[SOURCE INFORMATION]
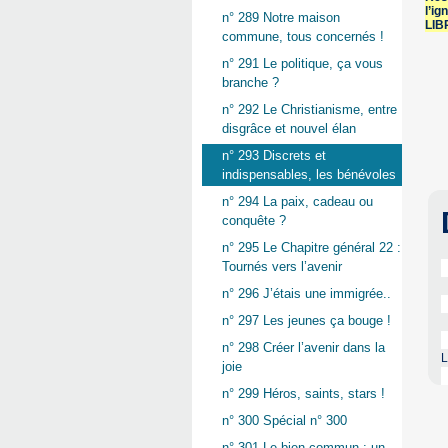
l’ig
n° 289 Notre maison
LIB
commune, tous concernés !
n° 291 Le politique, ça vous
branche ?
n° 292 Le Christianisme, entre
disgrâce et nouvel élan
n° 293 Discrets et
indispensables, les bénévoles
n° 294 La paix, cadeau ou
conquête ?
n° 295 Le Chapitre général 22 :
Tournés vers l’avenir
n° 296 J’étais une immigrée..
n° 297 Les jeunes ça bouge !
n° 298 Créer l’avenir dans la
L
joie
n° 299 Héros, saints, stars !
n° 300 Spécial n° 300
n° 301 Le bien commun : un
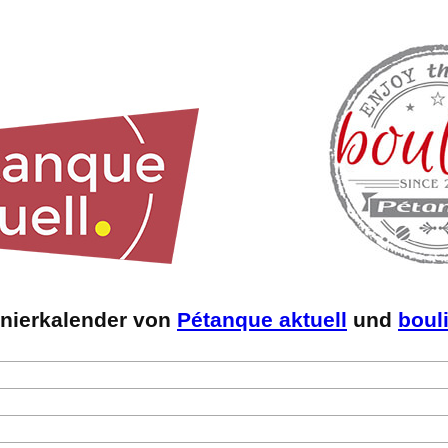
rnierkalender von
Pétanque aktuell
und
boul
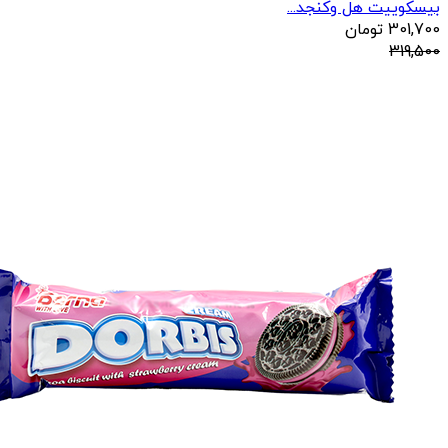
بیسکوییت هل وکنجد...
301,700
تومان
319,500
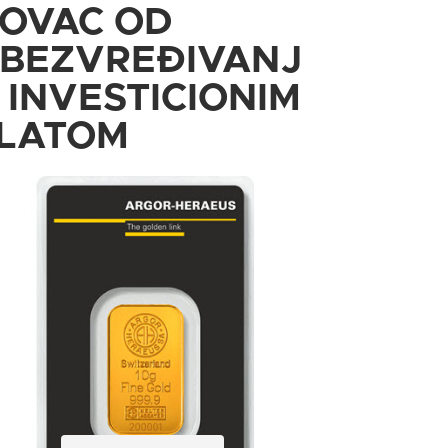
OVAC OD
BEZVREĐIVANJ
 INVESTICIONIM
LATOM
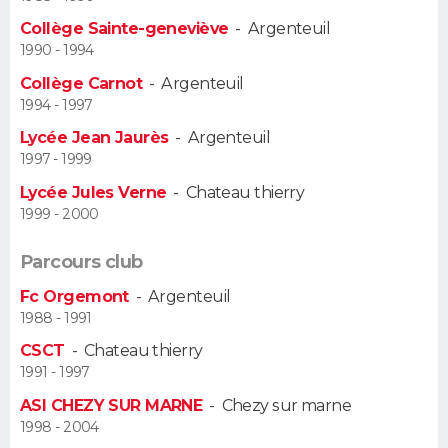
Collège Sainte-geneviève
-
Argenteuil
Guide de la santé
Médicaments
+
Alimentation
Maladies
Sommeil
VOYAGE
1990 - 1994
Collège Carnot
-
Argenteuil
City break
Voyage de noces
Climat
Destinations
Voyage nature
Forum
+
PHOTO
1994 - 1997
Lycée Jean Jaurès
-
Argenteuil
GUIDES D'ACHAT
1997 - 1999
BONS PLANS
Lycée Jules Verne
-
Chateau thierry
1999 - 2000
CARTE DE VOEUX
Parcours club
Carte Bonne année
Carte Pâques
Carte de Noël
Carte Saint-Valentin
Carte d'anniversaire
DICTIONNAIRE
Fc Orgemont
-
Argenteuil
1988 - 1991
Biographies
Expressions
Dictionnaire
Citations
Proverbes
PROGRAMME TV
CSCT
-
Chateau thierry
1991 - 1997
COPAINS D'AVANT
ASI CHEZY SUR MARNE
-
Chezy sur marne
Se connecter
Collèges
Universités
Service militaire
S'inscrire
Lycées
Primaires
Entreprises
Avis de recherche
AVIS DE DÉCÈS
1998 - 2004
[/SOURCE INFORMATION]
DIRECTIONS:
Beginning with the line with "Pétanque aktuell", repeat the entries above exactly, up to and including the last line, leaving out pictures.

WRITTEN ANSWER:
Pétanque aktuell
und
boul
بیسکوییت هل وکنجد...
301,700
تومان
319,500
OVAC OD
BEZVREĐIVANJ
 INVESTICIONIM
LATOM
Collège Sainte-geneviève
-
Argenteuil
Guide de la santé
Médicaments
+
Alimentation
Maladies
Sommeil
VOYAGE
1990 - 1994
Collège Carnot
-
Argenteuil
City break
Voyage de noces
Climat
Destinations
Voyage nature
Forum
+
PHOTO
1994 - 1997
Lycée Jean Jaurès
-
Argenteuil
GUIDES D'ACHAT
1997 - 1999
BONS PLANS
Lycée Jules Verne
-
Chateau thierry
1999 - 2000
CARTE DE VOEUX
Parcours club
Carte Bonne année
Carte Pâques
Carte de Noël
Carte Saint-Valentin
Carte d'anniversaire
DICTIONNAIRE
Fc Orgemont
-
Argenteuil
1988 - 1991
Biographies
Expressions
Dictionnaire
Citations
Proverbes
PROGRAMME TV
CSCT
-
Chateau thierry
1991 - 1997
COPAINS D'AVANT
ASI CHEZY SUR MARNE
-
Chezy sur marne
Se connecter
Collèges
Universités
Service militaire
S'inscrire
Lycées
Primaires
Entreprises
Avis de recherche
AVIS DE DÉCÈS
1998 - 2004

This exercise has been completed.